In both the physical and virtual worlds, product fulfillment is fast becoming the domain of AI, robotics and other technologies, with retailers, consumer products companies and e-commerce platforms racing to develop the best systems to anticipate consumer needs and deliver products to meet them. In this emerging environment, physical stores offer little in the way of competitive advantage, beyond being a pickup point.
What technology cannot fulfill, however, are human needs that remain unmet today and will continue to evolve in the future. One thing I’ve learned through my work is that as technological connections grow, so does the human need for meaningful connections. This need is what’s driving the experience economy. Whether in restaurants, travel groups, shared workspaces, yoga studios or spin classes, people are actively seeking intimate connection with other people, and finding it in spaces and communities like these.

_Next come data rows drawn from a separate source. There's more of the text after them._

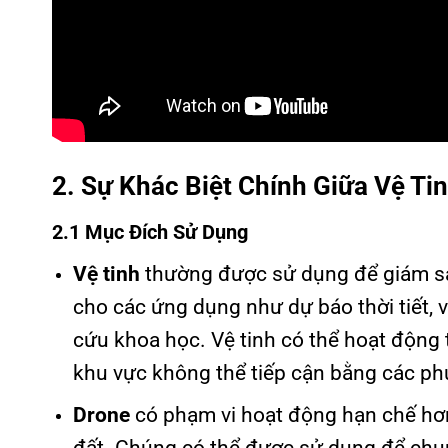
2. Sự Khác Biệt Chính Giữa Vệ Ti
2.1 Mục Đích Sử Dụng
Vệ tinh
thường được sử dụng để giám sát 
cho các ứng dụng như dự báo thời tiết, 
cứu khoa học. Vệ tinh có thể hoạt động 
khu vực không thể tiếp cận bằng các ph
Drone
có phạm vi hoạt động hạn chế hơ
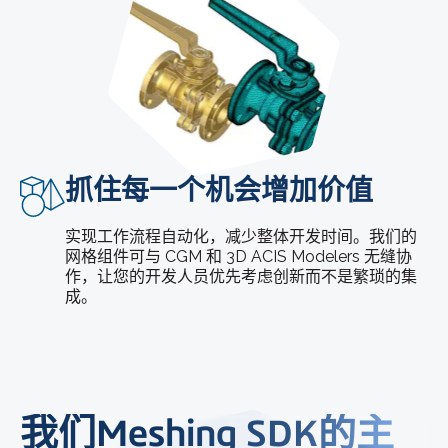
抓住每一个机会增加价值
实现工作流程自动化，减少整体开发时间。我们的
网格组件可与 CGM 和 3D ACIS Modelers 无缝协
作，让您的开发人员优先考虑创新而不是繁琐的集
成。
我们Meshing SDK的主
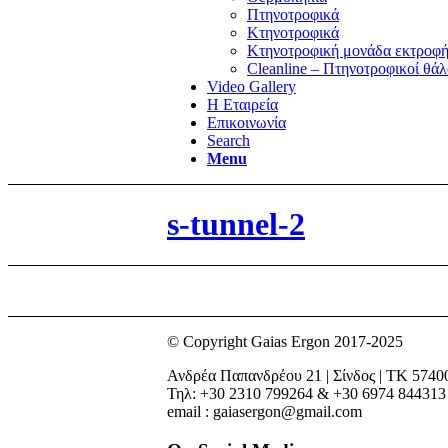
Πτηνοτροφικά
Κτηνοτροφικά
Κτηνοτροφική μονάδα εκτροφή
Cleanline – Πτηνοτροφικοί θάλ
Video Gallery
Η Εταιρεία
Επικοινωνία
Search
Menu
s-tunnel-2
© Copyright Gaias Ergon 2017-2025
Ανδρέα Παπανδρέου 21 | Σίνδος | ΤΚ 5740
Τηλ: +30 2310 799264 & +30 6974 844313
email : gaiasergon@gmail.com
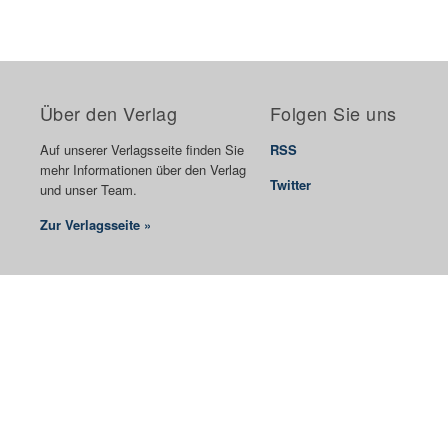
Über den Verlag
Folgen Sie uns
Auf unserer Verlagsseite finden Sie
RSS
mehr Informationen über den Verlag
Twitter
und unser Team.
Zur Verlagsseite »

"How can retailers secure a supply of these valuable resources? By looking outside the usual hiring pools."
Most retailers are late in sensing and reacting to this shift. It’s not too late to catch up, though. If they can accept that great products and an exciting environment will take them so far and no further, they can go to work shoring up their real differentiator — associates and associates who can deliver the human connection that can be found only in a brick-and-mortar location. In the next five to 10 years, specialty, high-touch, human-oriented expertise will become the key differentiator at retail. Stores will have smaller footprints where shoppers will interact with knowledgeable, highly specialized associates — and retail associates will enjoy heightened status as practitioners of a respected occupation.
How can retailers secure a supply of these valuable resources? By looking outside the usual hiring pools. Like their counterparts in other industries including hospitality and airlines, retailers can cast a wide net for people who are truly passionate about their work and whose enthusiasm is infectious. They will earn bonuses not based on hours worked and sales rung up, but based on their ability to anticipate and exceed customer expectations, the ways in which they act as an ambassador for the brand, and overall brand strength and performance.
This new model for retail employment doesn’t just benefit the retailer and the makers of the products it sells. It can benefit society as a whole by offering a wide range of people an opportunity to be genuinely effective in a respected, valued occupation. But to reap the benefits, retailers will need to jettison legacy systems and legacy ways of doing business. They’re no longer relevant in a world where entertainment, groceries, furniture, clothing and personal contact are instantly available with a few keystrokes on a smartphone. In this world, it’s the value that a capable retail associate can add — the expertise, social sensitivity and problem-solving skills — that will differentiate the good stores from the bad, the stores that will endure from those destined to fade from the scene.
Today’s struggling brick-and-mortar retailers can survive and thrive in this world. But first, they’ll need to shift their thinking about associates on the customer front line — realizing they are a critical asset, not an overhead cost — and invest in them as such.